June 20, 2013 08:00 PM EDT Cincinnati


Wright Brothers, Preliminary Drawings of the Wright 1904-1905 Plane Layouts, Made by Louis P. Christman

Original pencil drawings containing 1904-1905 Plane Layouts made by Louis P. Christman, 36.25 x 82.25 in. Penciled notes in Christman's hand at lower left explain that this is a Preliminary Layout. The drawing contains notes and calculations, as well as questions that Christman wanted to ask Orville Wright when they conversed about the project.

Questions and notes penciled in Christman's hand throughout the layout include: Why are propeller shafts Brg housing tubes 3/8" shorter...; Were these washers used between faces of spring and shaft?; Science Museum drawings do not allow for slack of clevis pin locations at wing spars in their drawing of the propeller shaft housing a brace strut.

The original pencil drawings of the Wright Flyers offered today as lots 314-319 were made by Louis P. Christman between 1947 and 1951 for Colonel Edward E. Deeds and Charles F. Kettering at the National Cash Register Co. (NCR). The purpose of the drawings, as previously discussed, was to make a more precise set of drawings / prints of the Wright Brother's gliders as well as the 1903, 1904, and 1905 Flyers, which could be used to begin the reconstruction of the 1905 Wright Flyer. Christman conferred with Orville Wright and Colonel Deeds concerning the accuracy of the new set of drawings, therefore correcting any errors that might have been significant and would have affected reconstruction.

The pencil drawings show the word "redrawn" in several instances. This indicates that the drawing is indeed an original and the subsequent drawings were redrawn, or cleaned up, for presentation to the National Science Museum - Smithsonian Institution, in Washington, D.C.

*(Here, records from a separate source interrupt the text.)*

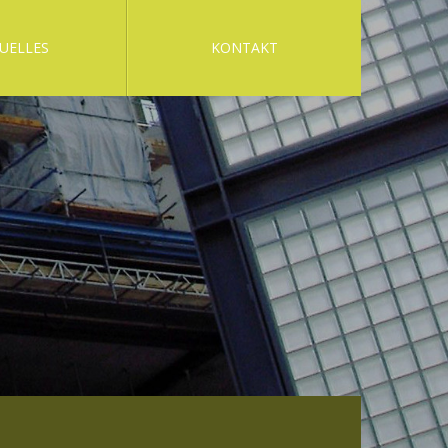
UELLES
KONTAKT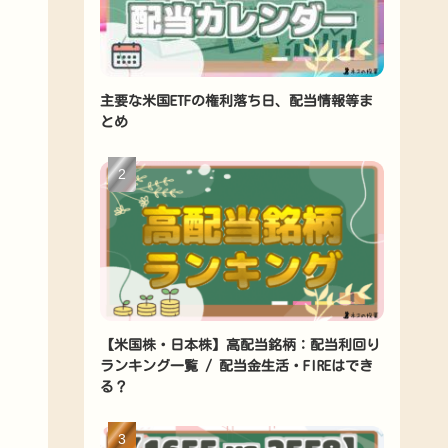
主要な米国ETFの権利落ち日、配当情報等ま
とめ
【米国株・日本株】高配当銘柄：配当利回り
ランキング一覧 / 配当金生活・FIREはでき
る？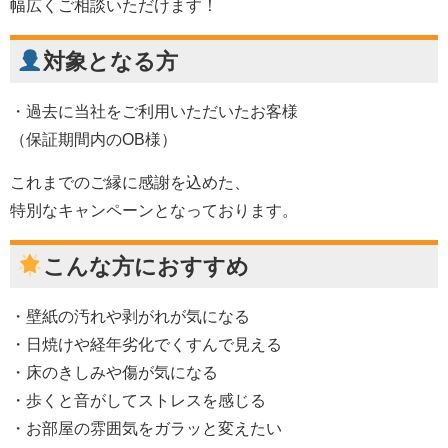
幅広くご相談いただけます！
対象となる方
・過去に当社をご利用いただいたお客様
（保証期間内のOB様）
これまでのご縁に感謝を込めた、
特別なキャンペーンとなっております。
こんな方におすすめ
・壁紙の汚れや剥がれが気になる
・日焼けや経年劣化でくすんで見える
・床のきしみや傷が気になる
・歩くと音がしてストレスを感じる
・お部屋の雰囲気をガラッと変えたい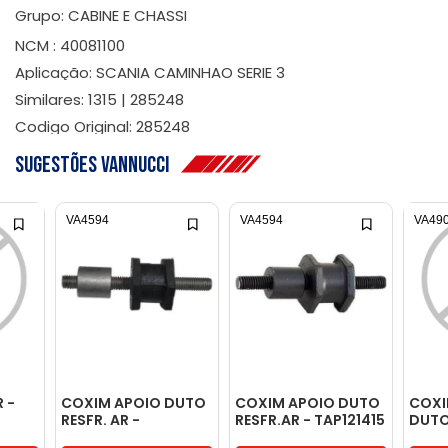
Grupo: CABINE E CHASSI
NCM : 40081100
Aplicação: SCANIA CAMINHAO SERIE 3
Similares: 1315 | 285248
Codigo Original: 285248
Sugestões Vannucci
VA4594
VA4594
VA49
 -
COXIM APOIO DUTO
COXIM APOIO DUTO
COXI
RESFR. AR -
RESFR.AR - TAP121415
DUTO
TAP121415
2V51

Louis P. Christman (1893-1972)

As an employee of National Cash Register, with his experience in aircraft and machine design, Louis P. Christman was called upon by prominent engineer and inventor, Colonel Edward Deeds, to undertake the restoration of the 1905 Wright Flyer, which resides at Carillon Park, Dayton, Ohio. Christman was given the opportunity to work closely with Orville Wright in order to produce an accurate set of drawings, or blueprints, for the 1900, 1901, and 1902 gliders as well as the 1903, 1904, and 1905 Wright Flyers. Since no complete drawings were ever produced by Orville and Wilbur Wright during the building and flying of the planes, it was required that Christman travel to Washington, D.C. to the Smithsonian Institution to take measurements and make drawings from the original 1903 Flyer that is displayed there and to discuss these drawings with Orville Wright.

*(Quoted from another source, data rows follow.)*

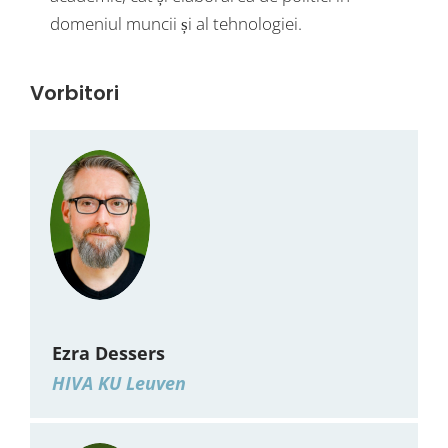
domeniul muncii și al tehnologiei.
Vorbitori
Ezra Dessers
HIVA KU Leuven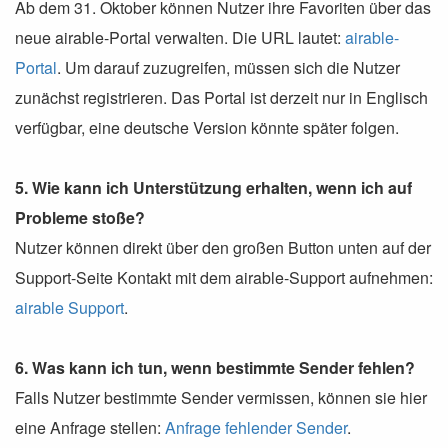
Ab dem 31. Oktober können Nutzer ihre Favoriten über das
neue airable-Portal verwalten. Die URL lautet:
airable-
Portal
. Um darauf zuzugreifen, müssen sich die Nutzer
zunächst registrieren. Das Portal ist derzeit nur in Englisch
verfügbar, eine deutsche Version könnte später folgen.
5. Wie kann ich Unterstützung erhalten, wenn ich auf
Probleme stoße?
Nutzer können direkt über den großen Button unten auf der
Support-Seite Kontakt mit dem airable-Support aufnehmen:
airable Support
.
6. Was kann ich tun, wenn bestimmte Sender fehlen?
Falls Nutzer bestimmte Sender vermissen, können sie hier
eine Anfrage stellen:
Anfrage fehlender Sender
.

Continued meetings and conversations between Orville Wright, Colonel Deeds, and Christman resulted in a very refined set of drawings of the three planes and their engines – drawings that were quite satisfactory to Orville Wright. Christman, under the direction of Colonel Deeds, then began the restoration of the 1905 Flyer in 1947, on the grounds of the National Cash Register Co. This project involved not only incorporating as many original parts as could be obtained, but the designing and machining of matching parts in order to complete the aeroplane. This restoration project took Christman approximately 19 months, from the drawing stage to the completion of the frame. Final construction and assembly was completed at Carillon Historical Park, where the plane was reassembled and fabric was stretched.

Christman’s drawings are well documented in the Smithsonian Institution’s National Air and Space Museum. Knowledgeable men and women who have produced models and full-sized planes since 1948 have relied most exclusively on the “Christman Drawings.” The Smithsonian Institution has recently produced framed copies of Christman’s three view plate, with consideration in print concerning the works of Christman. The work that Christman did for Orville Wright, Dayton Wright Aeroplane, Charles F. Kettering, Inland Manufacturing, NCR Corp., Colonel Deeds, and Carillon Park is of considerable historical importance and interest.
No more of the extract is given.